Zamanla öğrenilen bu sabır aslında tahammül gücü değil midir? Yaşadığın zorluk ve üzüntülere göğüs germek, arkadaş olsun ailen olsun seni üzenlere anlayış göstermek, hepsi, eğer sabır varsa yapabildiklerindir. Sakinliğe davetiyedir. Öfke ve yanlış, sabrı sevmez. Çünkü onları zehirleyip yok edendir.


Keşkeler ve keşkelerle yaşanan gelgitler, aslında insanı daha da yoran ve yıpratan duygulardır. Bunları yaşayanlar da sabrı olmayanlardır. Hatalar yapılır, unutuldu sanılır. Hiç ummadığında aklına gelir ve insanı yıpratır. Çünkü duyulan az ya da çok vicdan azabıdır.
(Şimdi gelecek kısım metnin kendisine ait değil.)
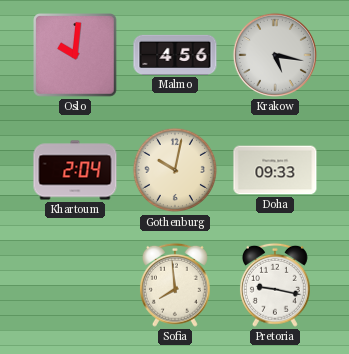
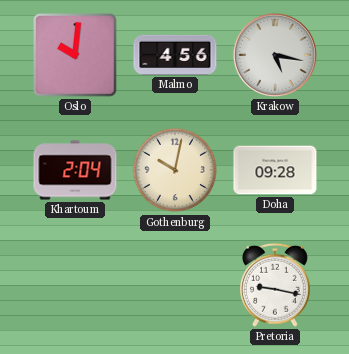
Doha: 09:33 -> 09:28
Sofia: 7:59 -> none
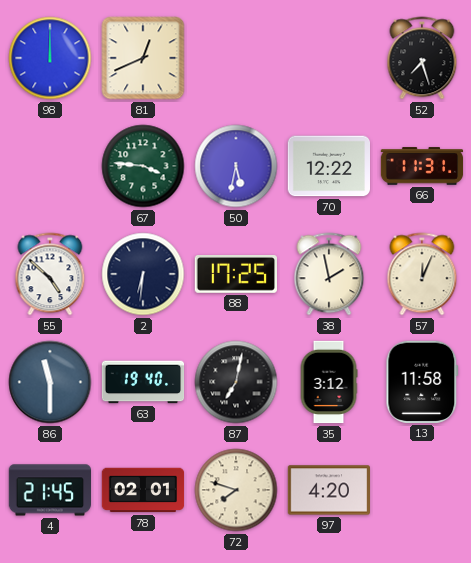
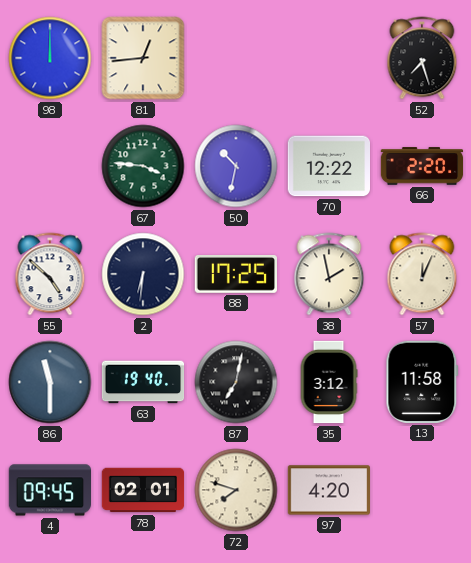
81: 12:41 -> 12:44
50: 5:32 -> 10:32
66: 11:31 -> 2:20
4: 21:45 -> 09:45
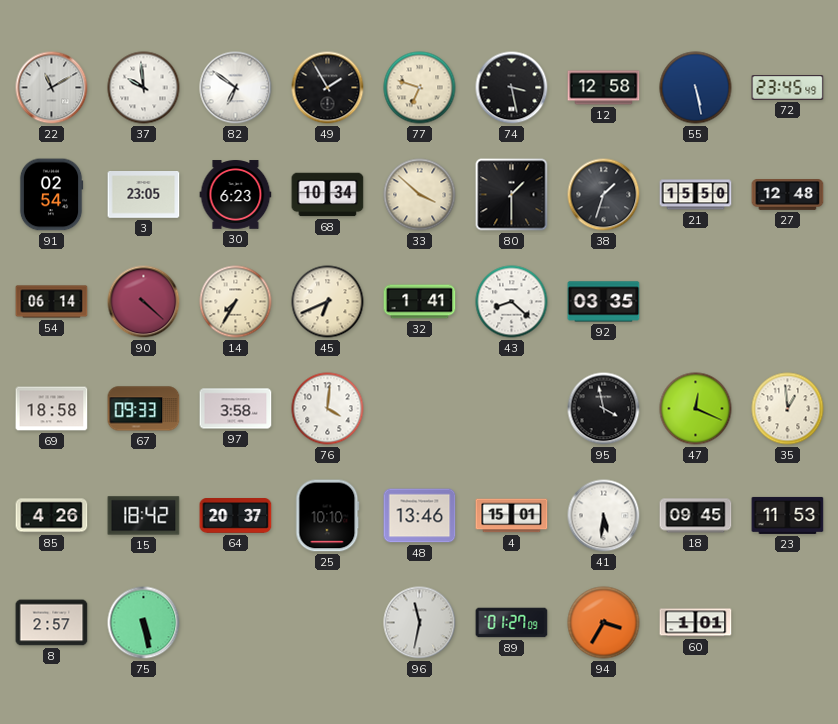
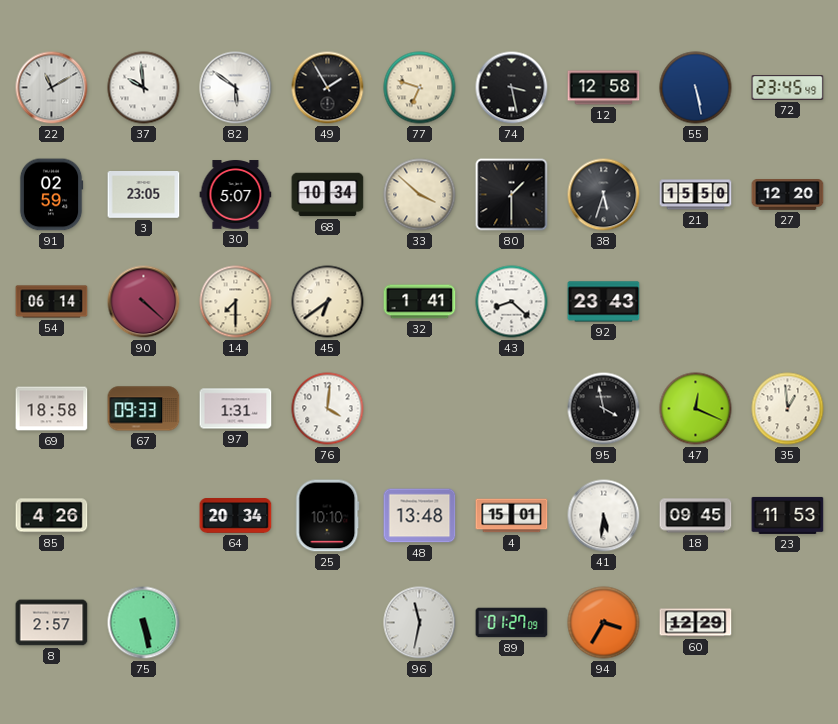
82: 6:51 -> 5:51
91: 02:54 -> 02:59
30: 6:23 -> 5:07
38: 1:33 -> 5:33
27: 12:48 -> 12:20
14: 7:35 -> 7:30
45: 6:41 -> 6:39
92: 03:35 -> 23:43
97: 3:58 -> 1:31
15: 18:42 -> none
64: 20:37 -> 20:34
48: 13:46 -> 13:48
60: 1:01 -> 12:29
Ve sabırla vicdan zaten akrabadır.

Vicdanlı insan, başkasını üzmez, kırmaz, kolaya kaçmaz, zarar getirecek hırslar yapmaz. Dolayısıyla keşkeleri kolay kolay yaşamaz. Vicdan aklın, sabır ise davranışların hükümdarıdır. Vicdan sabrı yaratır, sabretmek de vicdan rahatlığını…

Mevlana’nın bir sözü vardır, “Sabır, insan için bir ilaç ve huzura kavuşma yoludur.” Maneviyattır. İçinde sevgi, inanç ve huzuru barındırır. Sabır zamanla yaşadıkça öğrenilir. Ama fazla zorlanırsa yaş aldıkça da yorulan, tükenen bir duygudur. Fazla zorlamamak lazım, zira çok az insanda bulunur.


Sabır, bilinmesi gereken bir duygudur. Çünkü genelde sonu kazanç ve mutluluktur. Ama çok üstüne gelinirse sonu geri dönüşü olmayan bir huzursuzluktur. Ne demiş La Rochefoucauld, “Sabırlı bir adamın öfkesinden sakınınız.” Aynen benim yaşadığım isyankar duygular gibi! Sakınılmalı derim, ki sakınınız. O hale getirdiniz! Ama anlayamadınız…

Çocuğuna, kocana, sevgiliye, işe, arkadaşa, yokluğa, ailene, kedine köpeğine sabır… Bilinmeli derim, insana güç kazandıran sabır fazla gelirse birine, o güç gider yorgunluk getirir yerine.

Sabra devam mı? Yoksa canıma okuyup da içimde tükettikleri ‘sabır’ demek yerine, ‘yeter’ deyip kaçmalı mı? Onlar, sabrımı sınamaktan kaçınmalı ya da artık beni anlamalı mı?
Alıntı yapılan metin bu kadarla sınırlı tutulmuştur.